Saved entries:
◇ ◇ ◇

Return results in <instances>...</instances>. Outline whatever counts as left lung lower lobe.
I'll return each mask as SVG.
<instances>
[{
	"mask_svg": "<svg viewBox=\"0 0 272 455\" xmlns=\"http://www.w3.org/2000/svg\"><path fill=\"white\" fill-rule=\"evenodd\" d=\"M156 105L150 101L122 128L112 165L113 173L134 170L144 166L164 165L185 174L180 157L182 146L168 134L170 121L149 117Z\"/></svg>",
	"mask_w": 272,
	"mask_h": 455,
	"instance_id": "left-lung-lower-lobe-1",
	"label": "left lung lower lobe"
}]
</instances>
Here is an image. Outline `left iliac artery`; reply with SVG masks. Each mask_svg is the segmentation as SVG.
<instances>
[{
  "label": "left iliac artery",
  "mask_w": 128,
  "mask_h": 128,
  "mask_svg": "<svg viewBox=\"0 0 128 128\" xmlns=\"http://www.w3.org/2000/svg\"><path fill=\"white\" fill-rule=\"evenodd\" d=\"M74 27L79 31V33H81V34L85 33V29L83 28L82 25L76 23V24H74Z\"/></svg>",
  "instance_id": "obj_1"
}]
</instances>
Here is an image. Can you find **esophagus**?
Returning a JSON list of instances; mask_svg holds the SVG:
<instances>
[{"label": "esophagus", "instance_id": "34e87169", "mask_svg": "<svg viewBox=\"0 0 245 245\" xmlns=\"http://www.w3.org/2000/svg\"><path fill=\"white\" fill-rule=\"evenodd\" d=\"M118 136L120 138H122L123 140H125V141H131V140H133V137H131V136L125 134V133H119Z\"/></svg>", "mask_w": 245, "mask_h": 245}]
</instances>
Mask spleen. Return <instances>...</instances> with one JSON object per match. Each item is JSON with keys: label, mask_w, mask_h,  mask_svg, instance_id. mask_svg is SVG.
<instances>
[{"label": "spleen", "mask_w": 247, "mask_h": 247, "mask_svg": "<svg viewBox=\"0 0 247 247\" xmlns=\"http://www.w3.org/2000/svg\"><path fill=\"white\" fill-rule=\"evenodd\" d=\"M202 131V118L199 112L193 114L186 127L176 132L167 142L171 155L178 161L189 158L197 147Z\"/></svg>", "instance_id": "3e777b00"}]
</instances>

◇ ◇ ◇

Problem:
Reply with an exact copy of the lines running from the one containing "Here is an image. Outline" through the end of the entries above, both ends included.

Result below:
Here is an image. Outline `left iliac artery`; reply with SVG masks. Each mask_svg is the segmentation as SVG.
<instances>
[{
  "label": "left iliac artery",
  "mask_w": 128,
  "mask_h": 128,
  "mask_svg": "<svg viewBox=\"0 0 128 128\" xmlns=\"http://www.w3.org/2000/svg\"><path fill=\"white\" fill-rule=\"evenodd\" d=\"M74 27L79 31V33H81V34L85 33V29L83 28L82 25L76 23V24H74Z\"/></svg>",
  "instance_id": "obj_1"
}]
</instances>
Here is an image. Can you find **esophagus**?
Returning a JSON list of instances; mask_svg holds the SVG:
<instances>
[{"label": "esophagus", "instance_id": "34e87169", "mask_svg": "<svg viewBox=\"0 0 245 245\" xmlns=\"http://www.w3.org/2000/svg\"><path fill=\"white\" fill-rule=\"evenodd\" d=\"M118 136L120 138H122L123 140H125V141H131V140H133V137H131V136L125 134V133H119Z\"/></svg>", "mask_w": 245, "mask_h": 245}]
</instances>
Mask spleen. Return <instances>...</instances> with one JSON object per match. Each item is JSON with keys: label, mask_w, mask_h,  mask_svg, instance_id. mask_svg is SVG.
<instances>
[{"label": "spleen", "mask_w": 247, "mask_h": 247, "mask_svg": "<svg viewBox=\"0 0 247 247\" xmlns=\"http://www.w3.org/2000/svg\"><path fill=\"white\" fill-rule=\"evenodd\" d=\"M202 131V118L199 112L193 114L186 127L176 132L167 142L171 155L178 161L189 158L197 147Z\"/></svg>", "instance_id": "3e777b00"}]
</instances>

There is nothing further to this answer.